I’ve been playing around with Twitter.com’s new social graph functions in their API, and for a quick experiment pulled the network formed by all twitterers with 30,000 or more followers (the “twitterati” elite). When I get a chance to do some more in-depth network analysis, I’ll follow up to this post, but here’s a quick look at the network. I identified 45 nodes (twitterers) with 30K+ followers, and 458 edges (follower links) among them. The following graph (sociogram- link opens to full size image) shows their connections, with nodes colored relative to each node’s betweenness centrality (directed).
Betweenness centrality usually connotates control or influence over network resources - which, of course, would be “tweets” in our example. Offhand, I’d have to interpret this as the relative ability of a twitterer to decide whether or not to retweet (pass on) a juicy bit of news or information to the rest of the network.
Of course, we should look at access too - the following graph colors and ranks each node by its relative closeness centrality which usually indicates relative connectedness and access to network resources. I’d interpret this as showing who in the network is most likely to hear about a given bit of news tweeting its way throughout the network.
For betweenness, our top twitterer was stephenfry, followed by zappos. For closeness, our leaders were mchammer and again zappos.
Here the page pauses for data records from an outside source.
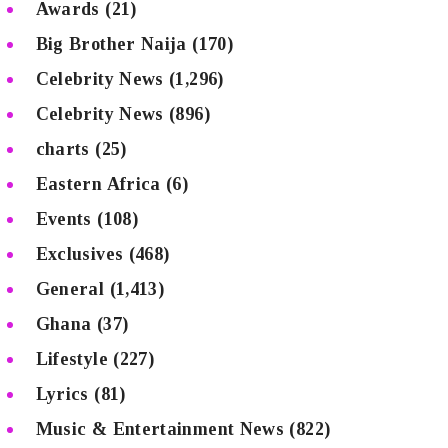
Awards
(21)
Big Brother Naija
(170)
Celebrity News
(1,296)
Celebrity News
(896)
charts
(25)
Eastern Africa
(6)
Events
(108)
Exclusives
(468)
General
(1,413)
Ghana
(37)
Lifestyle
(227)
Lyrics
(81)
Music & Entertainment News
(822)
Overall, the same list of 8 or 10 twitters lead on both measures.
Keep in mind that the network graphs above and measures I’ve discussed only include connections to other 30K+ twitterers; if we included the millions of followers’ links outside of this core group we wouldn’t really be able to make much visual sense of it. That’s a bigger project that I may tackle some other time!
Some other quick observations: it’s a tight network with no natural clusters. The nature of twitter is such that there really isn’t much cost for following everyone else of note, so pretty much everybody in this core is a degree or two away from each other.
These charts were generated using the wonderful, free yed graphing software.